*WHAT TO WORK ON*
Look through the material below and return every line that contains "Donnerstag".

[Start of section]

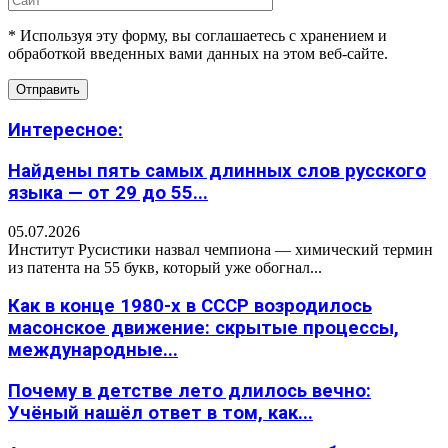
* Используя эту форму, вы соглашаетесь с хранением и
обработкой введенных вами данных на этом веб-сайте.
Интересное:
Найдены пять самых длинных слов русского
языка — от 29 до 55...
05.07.2026
Институт Русистики назвал чемпиона — химический термин
из патента на 55 букв, который уже обогнал...
Как в конце 1980-х в СССР возродилось
масонское движение: скрытые процессы,
международные...
Почему в детстве лето длилось вечно:
Учёный нашёл ответ в том, как...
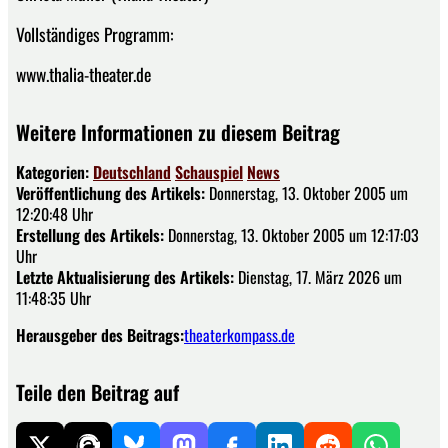
Vollständiges Programm:
www.thalia-theater.de
Weitere Informationen zu diesem Beitrag
Kategorien:
Deutschland
Schauspiel
News
Veröffentlichung des Artikels:
Donnerstag, 13. Oktober 2005 um
12:20:48 Uhr
Erstellung des Artikels:
Donnerstag, 13. Oktober 2005 um 12:17:03
Uhr
Letzte Aktualisierung des Artikels:
Dienstag, 17. März 2026 um
11:48:35 Uhr
Herausgeber des Beitrags:
theaterkompass.de
Teile den Beitrag auf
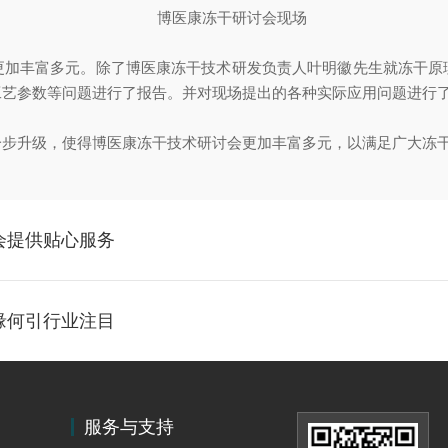
更加丰富多元。除了博医康冻干技术研发负责人叶明徽先生就冻干原
工艺参数等问题进行了报告。并对现场提出的各种实际应用问题进行
一步升级，使得博医康冻干技术研讨会更加丰富多元，以满足广大冻
会提供贴心服务
缘何引行业注目
服务与支持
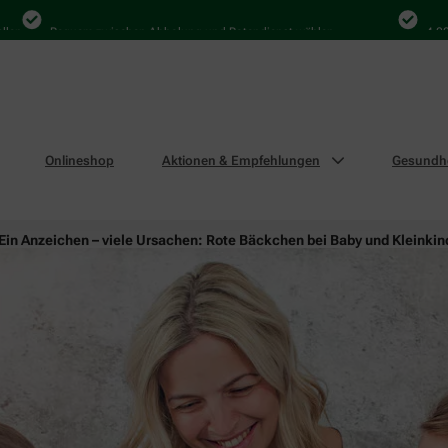
Bequem zwischen Abholung und Botendienst wählen
4.000 Mal 
Onlineshop
Aktionen & Empfehlungen
Gesundhe
Ein Anzeichen – viele Ursachen: Rote Bäckchen bei Baby und Kleinkin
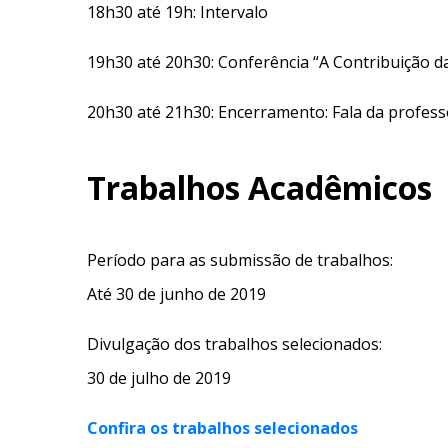
18h30 até 19h: Intervalo
19h30 até 20h30: Conferência “A Contribuição 
20h30 até 21h30: Encerramento: Fala da profes
Trabalhos Acadêmicos
Período para as submissão de trabalhos:
Até 30 de junho de 2019
Divulgação dos trabalhos selecionados:
30 de julho de 2019
Confira os trabalhos selecionados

[End of section]

*REPLY*
Donnerstag, 13. Oktober 2005 um
Donnerstag, 13. Oktober 2005 um 12:17:03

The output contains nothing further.